RV_ · February 17, 2016

This one is being reported by the Linux.com and other Linux folks as a critical vulnerability that has just been patched after a 2008 patch for a new vulnerability still in most Linux systems and servers. I start with the more technical descriptions and articles from Linux.com and EWEEK, then more mainstream articles for newcomers to Linux.

Excerpt:

"Google exposed a critical flaw affecting major Linux distributions. The glibc flaw could have potentially led to remote code execution.

Linux users today are scrambling to patch a critical flaw in the core glibc open-source library that could be exposing systems to a remote code execution risk. The glibc vulnerability is identified as CVE-2015-7547 and is titled, "getaddrinfo stack-based buffer overflow."

In many cases in Linux, the Security Enhanced Linux (SELinux) mandatory access security controls can mitigate the risk of potential vulnerabilities, but that's not the case with the new glibc issue.

"The risk is a compromise of important system functionality due to the execution of arbitrary code supplied by an attacker," Weimer said. "A suitable SELinux policy can contain some of the damage an attacker might do and constrain their access to the system, but DNS is used by many applications and system components, so SELinux policies offer only limited containment for this issue."

That whole article with much more is here: http://www.eweek.com/security/linux-systems-patched-for-critical-glibc-flaw.html

Other Sources:

From Linux.com "Linux Systems Patched for Critical glibc Flaw"

"Google exposed a critical flaw affecting major Linux distributions. The glibc flaw could have potentially led to remote code execution.

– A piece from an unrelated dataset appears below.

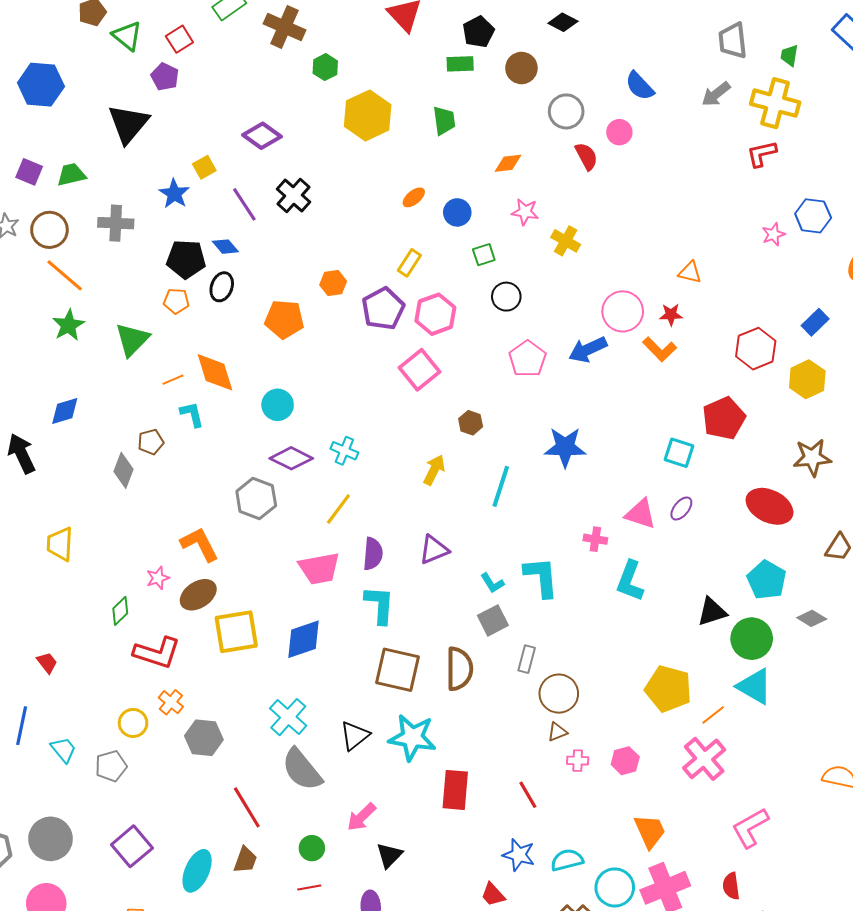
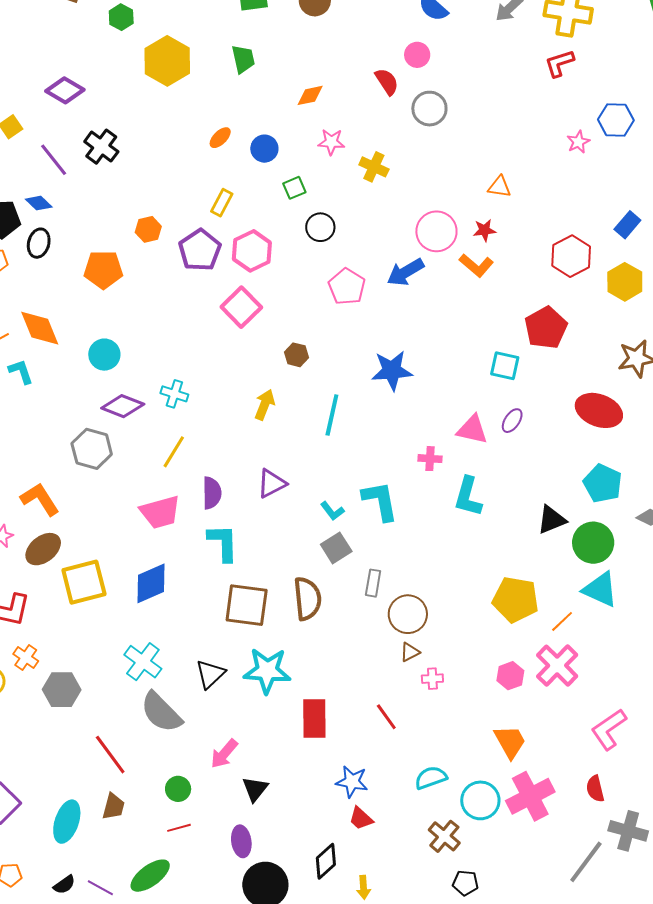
gray circle: (566, 111) -> (429, 109), moved
pink hexagon: (625, 761) -> (510, 676), moved
blue star: (519, 855) -> (352, 782), moved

Linux users today are scrambling to patch a critical flaw in the core glibc open-source library that could be exposing systems to a remote code execution risk. The glibc vulnerability is identified as CVE-2015-7547 and is titled, "getaddrinfo stack-based buffer overflow."The glibc, or GNU C Library, is an open-source implementation of the C and C++ programming language libraries and is part of every major Linux distribution. Google engineers came across the CVE-2015-7547 issue when they were attempting to connect into a certain host system and a segmentation fault (segfault) occurred, causing the connection to crash. Further investigation revealed that glibc was at fault and the crash could potentially achieve an arbitrary remote code execution condition."

From Fortune Magazine: http://fortune.com/2016/02/17/google-glibc-big/

"Like previous open-source bugs, this one also affects a large number of Linux distributions, software and devices.

"Pretty much any Linux system uses glibc, and getaddrinfo is typically used to resolve IP addresses. Which means Linux servers as well as workstations, are vulnerable unless it runs an old version of glibc (pre 2.9)," noted Johannes Ullrich, CTO of the SANS Internet Storm Center.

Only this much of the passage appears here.